== PROBLEM TO SOLVE ==
What you return should match the entries below exactly, only without the images.

(DATA FOR REVIEW Opens)

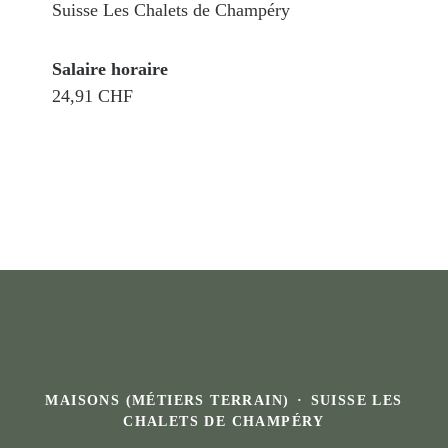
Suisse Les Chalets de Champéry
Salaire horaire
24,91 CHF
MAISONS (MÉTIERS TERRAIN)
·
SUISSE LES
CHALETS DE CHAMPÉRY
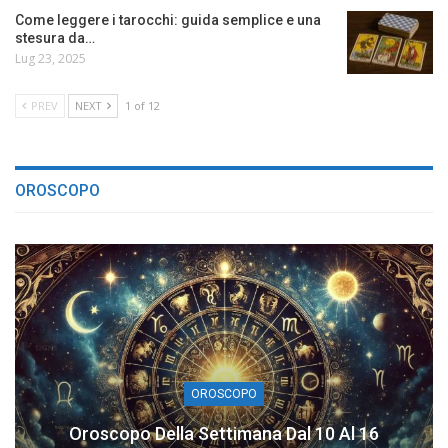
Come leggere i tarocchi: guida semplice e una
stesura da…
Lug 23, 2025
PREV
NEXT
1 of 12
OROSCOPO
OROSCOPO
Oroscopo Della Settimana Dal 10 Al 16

(DATA FOR REVIEW Closes)

== THE COMPLETED TASK ==
Suisse Les Chalets de Champéry
Salaire horaire
24,91 CHF
MAISONS (MÉTIERS TERRAIN)
·
SUISSE LES
CHALETS DE CHAMPÉRY
Come leggere i tarocchi: guida semplice e una
stesura da…
Lug 23, 2025
PREV
NEXT
1 of 12
OROSCOPO
OROSCOPO
Oroscopo Della Settimana Dal 10 Al 16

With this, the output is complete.